Didascalies 2
Le soleil entaille la brume en faisant un bruit d'usine. Sur la route en terre trottine une file indienne de tourterelles des bois. En bas, un bout de planche sur un reste d'eau qui, plus loin, devient souterraine, fait passer la ravine et remonter [vers soi]. On entend le rire acide et cruel d'un martin-chasseur (Halcyon senegalensis) et quelques notes flutées de bulbuls communs. Le soleil coupe déjà la peau. On ne sait avec précision en quelle saison nous sommes, [le soi, perplexe, se taisant, rendu après la nuit incapable de discerner à même sa propre peau sous le soleil]. Qui coupe pourtant. Le jour et la nuit sont des couteaux qui tranchent le temps dans la cervelle. Il y a des nuages, petits et grands, ou le gris lumineux d’une plaque de fer, comme un écran. [Le soi, distant du ciel, regarde à ses pieds les trous, les ornières, où s’accrochent toutes sortes de choses résiduelles.] Malgré toutes ces choses [en soi, dans la tête, délavées par les pluies], l’on suit un itinéraire grâce au numérotage des rues, qui fait du trou de la ville un livre décousu.

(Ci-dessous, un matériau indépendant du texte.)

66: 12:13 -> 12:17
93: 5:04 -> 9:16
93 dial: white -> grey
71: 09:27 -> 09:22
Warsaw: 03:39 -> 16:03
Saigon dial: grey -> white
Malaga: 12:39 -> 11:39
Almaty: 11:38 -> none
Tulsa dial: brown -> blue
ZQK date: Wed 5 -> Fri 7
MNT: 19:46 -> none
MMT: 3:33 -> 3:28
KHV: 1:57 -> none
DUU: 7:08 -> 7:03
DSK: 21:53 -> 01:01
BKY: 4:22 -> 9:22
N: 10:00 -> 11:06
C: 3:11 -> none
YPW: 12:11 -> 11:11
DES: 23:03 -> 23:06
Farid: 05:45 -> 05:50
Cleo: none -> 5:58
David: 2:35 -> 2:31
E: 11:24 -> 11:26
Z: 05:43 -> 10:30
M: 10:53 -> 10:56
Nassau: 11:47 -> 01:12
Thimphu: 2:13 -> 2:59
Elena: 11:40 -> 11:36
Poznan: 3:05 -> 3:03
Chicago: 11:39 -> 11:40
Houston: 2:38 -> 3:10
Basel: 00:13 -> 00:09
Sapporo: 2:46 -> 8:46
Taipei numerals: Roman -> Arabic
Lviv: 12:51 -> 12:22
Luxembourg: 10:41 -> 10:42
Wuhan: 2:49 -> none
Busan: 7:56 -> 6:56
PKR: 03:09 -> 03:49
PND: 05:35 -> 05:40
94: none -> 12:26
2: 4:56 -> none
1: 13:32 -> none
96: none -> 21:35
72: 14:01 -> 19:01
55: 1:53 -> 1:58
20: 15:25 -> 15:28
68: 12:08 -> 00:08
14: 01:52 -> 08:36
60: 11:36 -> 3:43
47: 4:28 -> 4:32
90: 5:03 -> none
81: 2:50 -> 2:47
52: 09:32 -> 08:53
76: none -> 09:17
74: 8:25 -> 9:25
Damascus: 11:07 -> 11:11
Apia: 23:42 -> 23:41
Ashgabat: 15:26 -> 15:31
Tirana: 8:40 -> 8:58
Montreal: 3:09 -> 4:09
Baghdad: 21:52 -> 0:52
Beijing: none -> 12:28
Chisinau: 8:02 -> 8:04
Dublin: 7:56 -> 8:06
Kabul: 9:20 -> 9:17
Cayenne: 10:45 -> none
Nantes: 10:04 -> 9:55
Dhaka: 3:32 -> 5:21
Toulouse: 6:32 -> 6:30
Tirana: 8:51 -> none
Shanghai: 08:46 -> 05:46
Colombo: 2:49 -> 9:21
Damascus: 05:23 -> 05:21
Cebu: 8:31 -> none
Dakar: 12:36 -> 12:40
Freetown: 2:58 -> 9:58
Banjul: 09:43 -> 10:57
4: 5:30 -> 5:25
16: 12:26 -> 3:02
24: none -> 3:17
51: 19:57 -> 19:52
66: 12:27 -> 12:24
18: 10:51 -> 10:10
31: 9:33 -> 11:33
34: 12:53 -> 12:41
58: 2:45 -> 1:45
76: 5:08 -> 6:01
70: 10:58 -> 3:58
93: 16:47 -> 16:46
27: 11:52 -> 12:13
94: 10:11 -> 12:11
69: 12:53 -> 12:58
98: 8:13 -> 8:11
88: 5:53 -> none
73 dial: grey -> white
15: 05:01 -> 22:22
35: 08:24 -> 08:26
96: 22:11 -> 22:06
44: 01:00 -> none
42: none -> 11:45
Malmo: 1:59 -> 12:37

Personne [à part les jambes, les pieds du soi, qui l’écrivent pas à pas] ne lit ce livre ou seulement le feuillette, ni le prononce à mi-voix, dont les pages s’énumèrent au gré du mouvement des populations, des errances particulières ou des ballades au bois. Plutôt : c’est une lecture mécaniquement inconsciente, en même temps que perpétuelle (il y a toujours au moins quelqu’un qui marche, de jour des milliers, sur les chapitres de la nuit) et chaotique, mais aussi déterminée par les points de départ et les points d’arrivée fixés idéiquement par les services d’une administration elle-même désordonnée. Déterminée en principe, car l’on ne parvient pas encore à faire aller les gens de A à B. Le livre de la ville échappe à toute imposition du plan.